* _Exercise aim_
The required output is the lines below from the line containing "Referenzbereich liegen wollte" to the line containing "habe ich das", inclusive, retyped exactly. No other lines belong in it.
^^^^
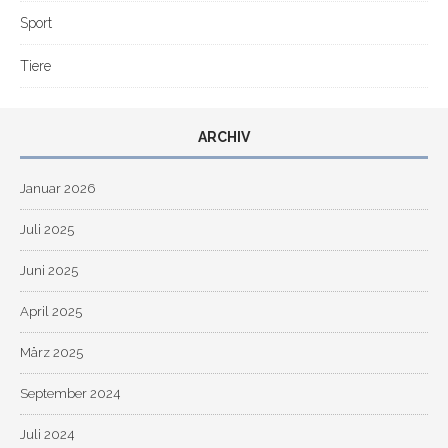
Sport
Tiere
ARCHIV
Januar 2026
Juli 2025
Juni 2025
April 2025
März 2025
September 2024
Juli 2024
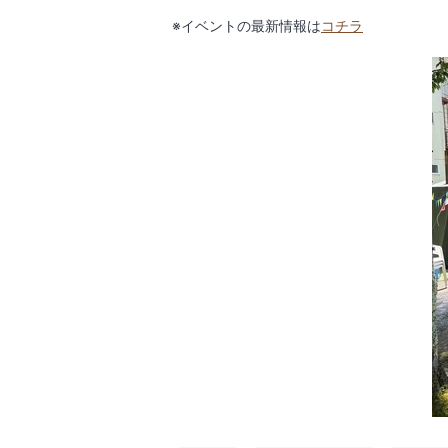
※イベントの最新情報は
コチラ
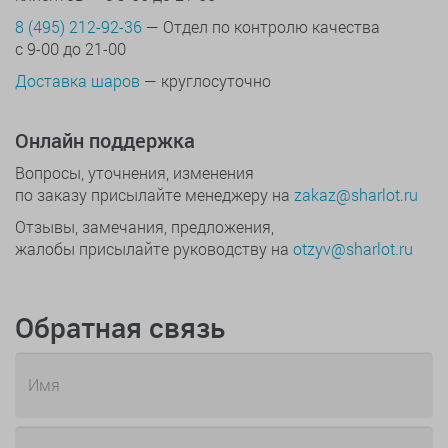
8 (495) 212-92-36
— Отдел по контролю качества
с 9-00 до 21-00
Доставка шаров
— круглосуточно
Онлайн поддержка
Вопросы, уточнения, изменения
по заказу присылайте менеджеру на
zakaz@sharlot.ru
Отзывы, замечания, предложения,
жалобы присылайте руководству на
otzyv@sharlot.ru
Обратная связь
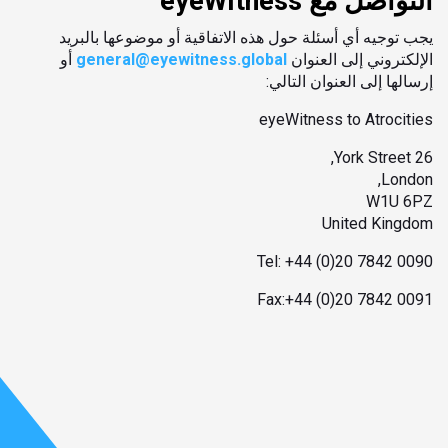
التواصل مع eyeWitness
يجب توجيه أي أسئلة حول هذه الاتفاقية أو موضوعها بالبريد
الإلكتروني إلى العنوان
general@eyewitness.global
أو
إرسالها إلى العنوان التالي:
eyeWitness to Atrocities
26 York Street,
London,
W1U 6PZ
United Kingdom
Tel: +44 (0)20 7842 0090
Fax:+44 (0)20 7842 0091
^^^^
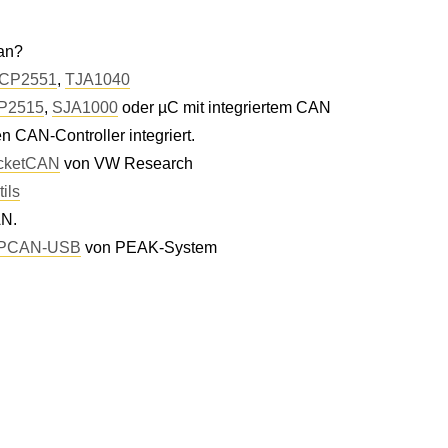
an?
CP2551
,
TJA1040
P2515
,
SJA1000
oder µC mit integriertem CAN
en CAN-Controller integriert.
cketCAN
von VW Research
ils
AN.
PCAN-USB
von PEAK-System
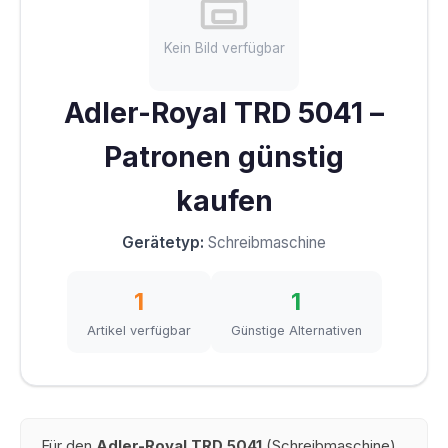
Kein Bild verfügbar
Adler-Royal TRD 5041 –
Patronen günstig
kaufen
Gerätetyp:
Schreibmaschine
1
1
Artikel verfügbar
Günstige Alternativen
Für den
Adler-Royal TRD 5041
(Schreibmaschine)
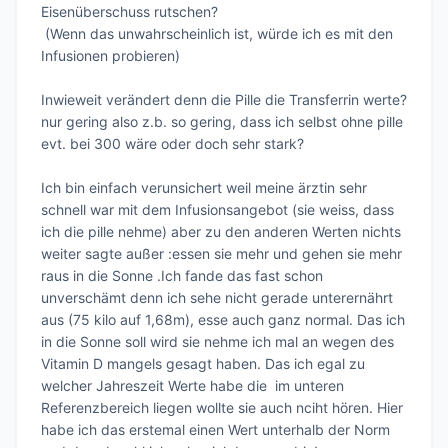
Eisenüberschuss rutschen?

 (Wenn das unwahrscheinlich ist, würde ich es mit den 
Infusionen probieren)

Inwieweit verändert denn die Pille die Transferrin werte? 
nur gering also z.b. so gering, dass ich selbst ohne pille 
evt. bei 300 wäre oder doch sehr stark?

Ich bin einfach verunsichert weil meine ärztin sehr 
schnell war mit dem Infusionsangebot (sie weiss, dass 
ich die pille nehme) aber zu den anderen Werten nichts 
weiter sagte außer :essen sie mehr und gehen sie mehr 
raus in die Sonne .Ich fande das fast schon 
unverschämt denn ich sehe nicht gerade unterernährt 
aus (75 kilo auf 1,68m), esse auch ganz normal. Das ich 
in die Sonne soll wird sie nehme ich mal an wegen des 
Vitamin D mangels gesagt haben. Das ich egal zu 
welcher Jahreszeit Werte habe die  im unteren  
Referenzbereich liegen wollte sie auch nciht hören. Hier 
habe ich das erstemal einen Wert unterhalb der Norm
^^^^
* _Exercise solution_
Referenzbereich liegen wollte sie auch nciht hören. Hier 
habe ich das erstemal einen Wert unterhalb der Norm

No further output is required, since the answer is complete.